Toolhub/Data model/Research and design

From Meta, a Wikimedia project coordination wiki

Design principles[edit]

Minimum viable set of attributes:

  • The taxonomy should be "just enough" to cover the tools that exist. It should not cover concepts in great detail if the corpus of tools doesn't merit it.
  • The taxonomy should not cover attributes that don't require human curation of the attribute values. Information that can be automatically extracted, or which cannot be controlled/curated, is not appropriate for inclusion in the taxonomy, though in many cases it should still be available for cataloging tools or filtering them in the UI.
  • The taxonomy should not cover concepts already included in the toolinfo.json schema, and for which data has already been populated. "Tool type" is the prime example here.

Useful attributes only: The taxonomy should not include attributes simply because we *could* model them. The attributes should align with the personas and goals documented in Toolhub use cases. For attributes that we intend to include in the Toolhub browsing UI, there's a limited amount of screen real estate to use. Too many attributes reduces the utility of the browsing UI, and may not display well on small screens. Similarly, attribute values should not exist for concepts that only apply to a small set of tools. For example, attribute values like "photo contests" or "new page patrolling" are too specific to be useful – there are not more than 5 tools that would fit each of those classifications. (Those examples would be valuable as free-text annotations or tags, not as controlled terms).

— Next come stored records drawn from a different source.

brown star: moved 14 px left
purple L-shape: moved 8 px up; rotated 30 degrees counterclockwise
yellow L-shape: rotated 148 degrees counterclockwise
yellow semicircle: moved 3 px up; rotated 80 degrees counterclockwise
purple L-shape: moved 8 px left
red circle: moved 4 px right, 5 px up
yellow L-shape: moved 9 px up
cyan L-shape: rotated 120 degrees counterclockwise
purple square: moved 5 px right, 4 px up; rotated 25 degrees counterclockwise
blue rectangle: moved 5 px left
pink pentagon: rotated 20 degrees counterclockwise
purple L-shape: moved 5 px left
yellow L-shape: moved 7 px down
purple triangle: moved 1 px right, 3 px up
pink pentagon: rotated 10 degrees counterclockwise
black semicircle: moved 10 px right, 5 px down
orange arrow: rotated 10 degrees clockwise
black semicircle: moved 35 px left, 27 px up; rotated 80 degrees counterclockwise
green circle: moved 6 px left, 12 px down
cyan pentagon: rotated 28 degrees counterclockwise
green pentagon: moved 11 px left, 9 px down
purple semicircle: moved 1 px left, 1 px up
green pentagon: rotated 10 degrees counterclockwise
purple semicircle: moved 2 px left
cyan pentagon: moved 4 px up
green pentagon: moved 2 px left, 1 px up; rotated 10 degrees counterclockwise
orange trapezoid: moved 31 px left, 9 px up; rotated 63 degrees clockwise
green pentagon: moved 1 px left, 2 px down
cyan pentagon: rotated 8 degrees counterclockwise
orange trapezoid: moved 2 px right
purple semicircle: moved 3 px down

Modular, atomic concepts: Attributes and their values must not combine multiple facets of a tool into one concept. This is the main area in which v2 of the taxonomy differs from v1. The initially-proposed "use case" attribute combines concepts like "audience" and "task" into one attribute. The principle of "one attribute per concept" ensures that attributes are mutually exclusive, and that attribute values are of the same type (this is sometimes called "level homogeneity"). Meanwhile, this approach still supports complex concepts through combination of multiple attributes (compositionality).

No
"Media upload" combines the content type ("media") and the action a tool might apply to that object ("upload").
Yes

"Content Type": values like "Media", "Data", "Text", "Links", "Diffs"

"Task": values like "Upload", "Patrol", "Delete", "Rank", "Analyze"
No

Developers

  • APIs
  • Coding environments
  • Data services
  • ...

Consumers

  • Reading
  • Data and metrics
  • Visualization and remixing
  • Large-scale content analysis
  • ...
Yes

"Audience": values like "Developers", "Consumers"

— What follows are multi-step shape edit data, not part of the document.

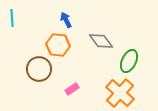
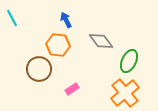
cyan line: rotated 24 degrees counterclockwise
orange cross: moved 5 px right; rotated 8 degrees clockwise
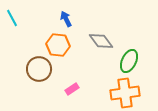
blue arrow: moved 1 px up
orange cross: rotated 32 degrees clockwise
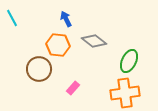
gray diamond: moved 7 px left; rotated 15 degrees counterclockwise
pink rectangle: moved 1 px right, 1 px up; rotated 16 degrees counterclockwise
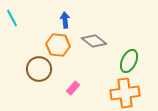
blue arrow: moved 1 px left, 1 px down; rotated 21 degrees clockwise
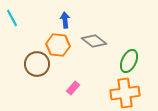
brown circle: moved 2 px left, 5 px up
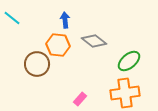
cyan line: rotated 24 degrees counterclockwise
green ellipse: rotated 25 degrees clockwise
pink rectangle: moved 7 px right, 11 px down
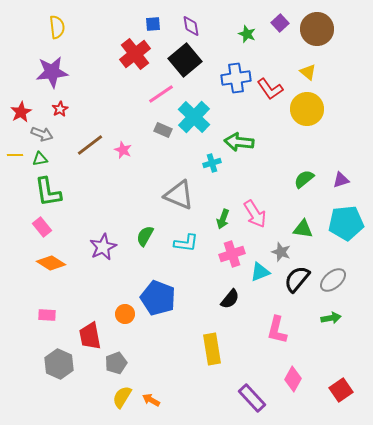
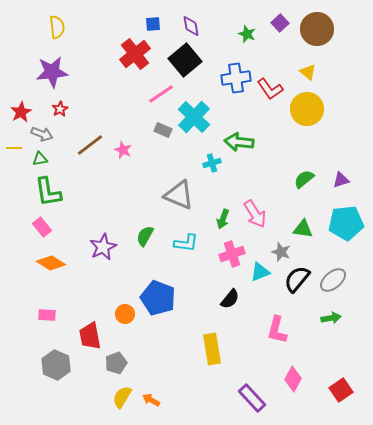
yellow line at (15, 155): moved 1 px left, 7 px up
gray hexagon at (59, 364): moved 3 px left, 1 px down
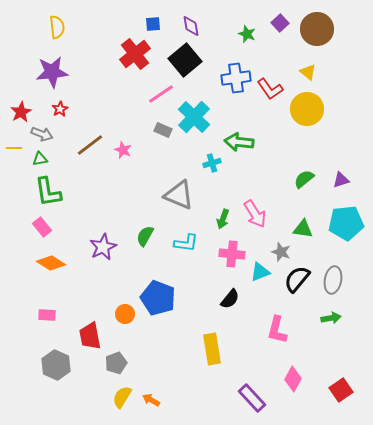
pink cross at (232, 254): rotated 25 degrees clockwise
gray ellipse at (333, 280): rotated 40 degrees counterclockwise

"Tool type": values like "APIs", "Coding environments"

"Task": values like "Reading", "Visualization", "Content analysis"

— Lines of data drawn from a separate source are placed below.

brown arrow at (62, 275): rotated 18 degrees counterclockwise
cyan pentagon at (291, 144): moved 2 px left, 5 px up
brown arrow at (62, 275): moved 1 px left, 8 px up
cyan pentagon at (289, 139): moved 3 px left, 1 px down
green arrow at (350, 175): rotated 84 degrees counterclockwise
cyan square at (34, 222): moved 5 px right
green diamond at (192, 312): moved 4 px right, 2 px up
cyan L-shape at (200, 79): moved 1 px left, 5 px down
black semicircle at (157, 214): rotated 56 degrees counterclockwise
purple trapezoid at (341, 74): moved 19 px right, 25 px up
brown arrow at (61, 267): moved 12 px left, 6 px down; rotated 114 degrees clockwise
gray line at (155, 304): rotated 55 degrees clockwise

Concrete concepts and definitions: The taxonomy should not cover concepts that will or may evolve over time, like the stability of a tool or its number of active maintainers. While these design principles attempt to avoid ambiguous concepts, there is always some ambiguity in any such system. Consequently, attributes should be documented with clear definitions to prevent semantic drift over time. For example, concepts like "use case" or "tool purpose" can be interpreted many ways. If included, these attributes must be defined with clear semantics that constrain their potential attribute values. This also enables both future data model maintainers and data contributors to easily identify values that don't belong.

Research process[edit]

This and the following sections describe how User:TBurmeister_(WMF) drafted the taxonomy and controlled vocabulary.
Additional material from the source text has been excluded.